Despite being a rarefied “Tiger cub,” Bill Hwang was not well known on Wall Street until he blew up in what might be the biggest margin call of all time, causing billions in losses.
Hwang, a former protege of noted Tiger Management founder Julian Robertson, ran family office Archegos Capital Management, which was so under-the-radar that he wasn’t even initially spotted as the cause of seismic shifts in trading that sent shares of Discovery down 21 percent on Friday.
Hwang has since emerged as the man at the center of a multibillion trading fiasco that is now expected to result in upward of $6 billion in losses for some of his trading partners, including Nomura and Credit Suisse.
Wall Streeters are admittedly stunned by the speed of the crash and the size of the damage left behind even as they brace for a potential battle with lawmakers over regulation of secretive family offices like the one run by Hwang.
“I’ve never seen anything like this — how quiet it was, how concentrated, and how fast it disappeared,” Mike Novogratz, a career macro investor and former partner at Goldman Sachs told Bloomberg News. “This has to be one of the single greatest losses of personal wealth in history.”
“You have to wonder who else is out there with one of these invisible fortunes,” Novogratz added. “The psychology of all that leverage with no risk management, it’s almost nihilism.”
Because Archegos is a family office and not a regulated bank or hedge fund, the details of its crash remain a mystery. What is known is that Hwang established Archegos after he shuttered his hedge funds — Tiger Asia Management and Tiger Asia Partners — following an SEC probe in 2012 alleging insider trading.
The firm then reportedly used derivatives contracts with brokers to supercharge its trades, structuring them in such a way that Archegos’s positions were placed on banks’ balance sheets.
Such contracts, which don’t need to be disclosed, reportedly allowed Hwang to turn his net worth, estimated at around $10 billion, into trades worth an estimated $50 billion or more.
At some point last week the trades went awry, forcing his trading partners to start selling his positions to pay off his debts to them. It was a margin call turned bad.
Archegos finally broke it’s silence on Tuesday, saying: “This is a challenging time for the family office of Archegos Capital Management, our partners and employees. All plans are being discussed as Mr. Hwang and the team determine the best path forward.”
Sen. Elizabeth Warren, however, is already calling for greater scrutiny.
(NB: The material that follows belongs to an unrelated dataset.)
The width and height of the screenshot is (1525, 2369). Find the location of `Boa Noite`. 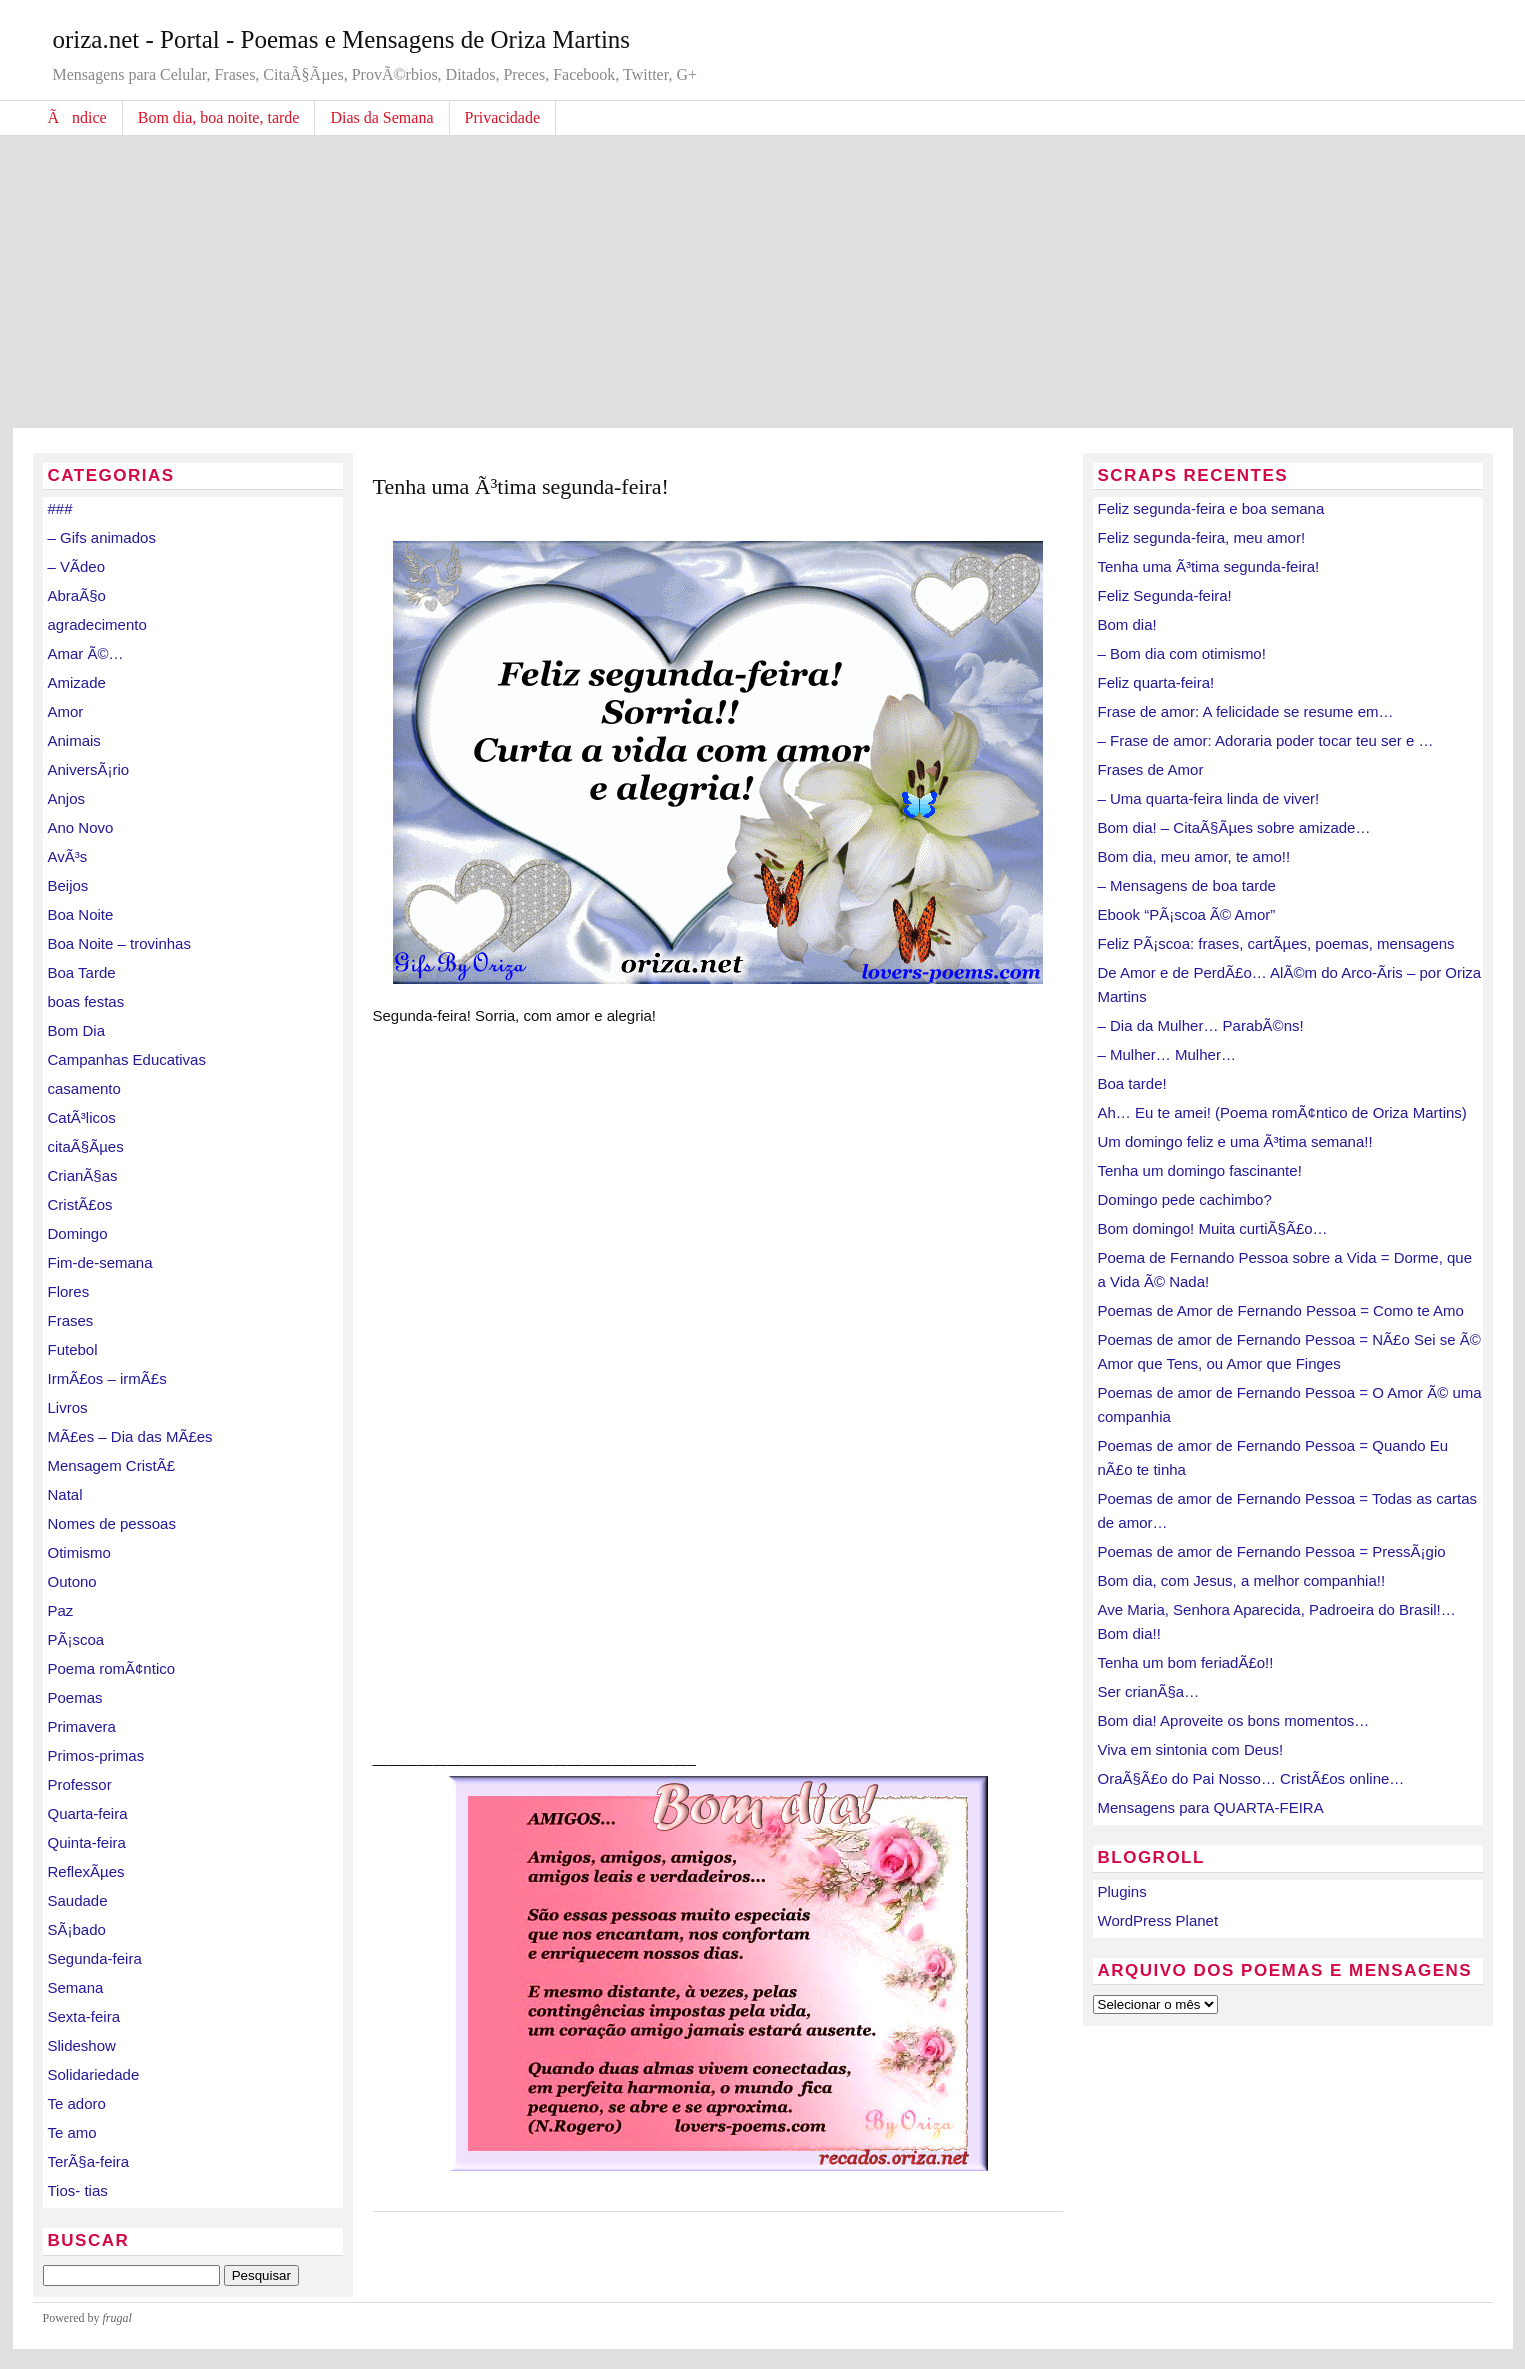

Boa Noite is located at coordinates (81, 914).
“Archegos’ meltdown had all the makings of a dangerous situation — largely unregulated hedge fund, opaque derivatives, trading in private dark pools, high leverage, and a trader who wriggled out of the SEC’s enforcement,” Warren tweeted Tuesday.
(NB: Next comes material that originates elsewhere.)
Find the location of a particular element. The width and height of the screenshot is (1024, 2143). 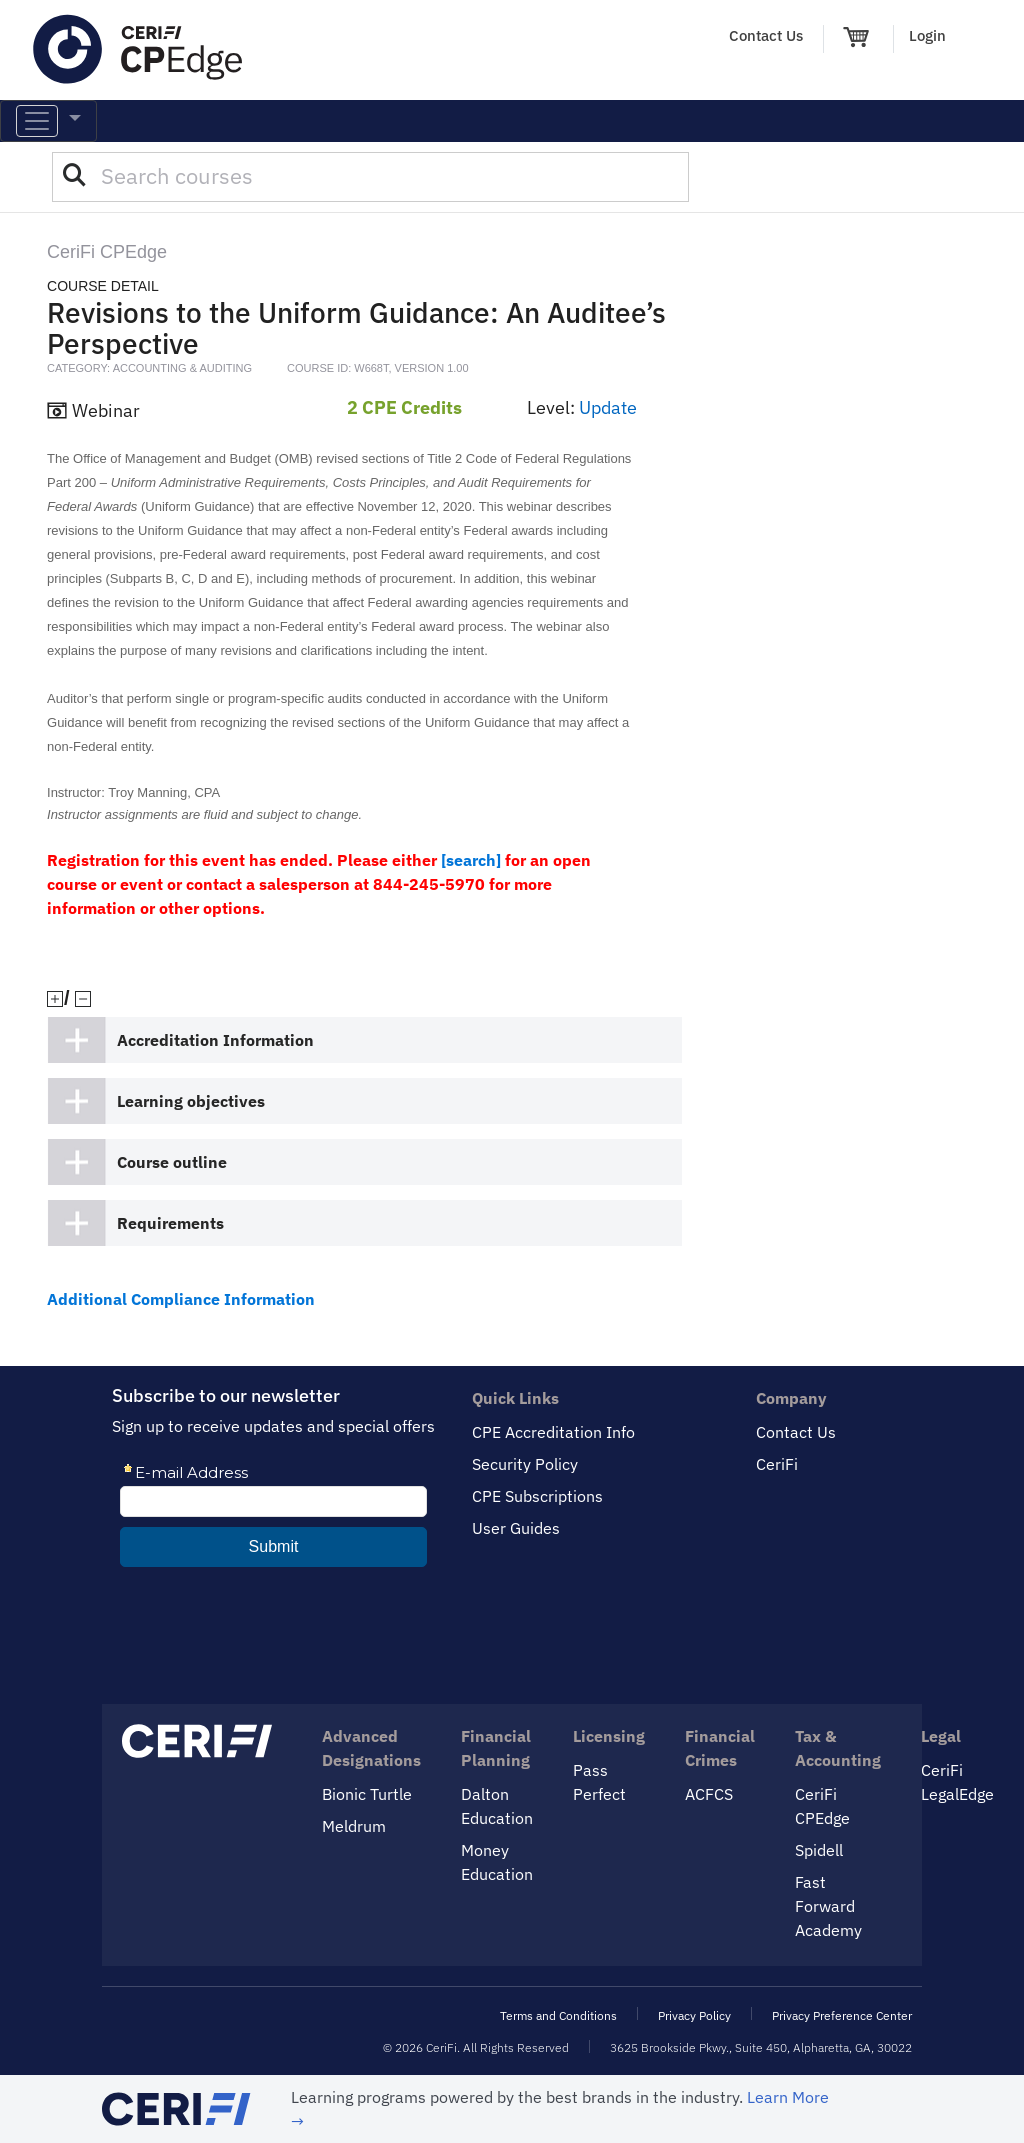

“Regulators need to rely on more than luck to fend off risks to the financial system: we need transparency and strong oversight to ensure that the next hedge fund blowup doesn’t take the economy down with it,” she said.
Analysts have pegged Credit Suisse’s losses tied to Archegos, as well as the smaller collapse of financial startup Greensill from earlier this month, at $4 billion, threatening a year of profits tied to one month’s trading. Nomura has pegged its losses at $2 billion.
Wells Fargo, by contrast, said it didn’t experience any losses, while Goldman Sachs has reportedly told investors that its losses will be immaterial.
Despite the chaos, Hwang’s former boss, founder of esteemed hedge fund Tiger Management, suggested he’s still rooting for the guy.
“I’m just very sad about it,” Robertson, 88, told Bloomberg in a Monday interview. “I’m a great fan of Bill, and it could probably happen to anyone. But I’m sorry it happened to Bill.”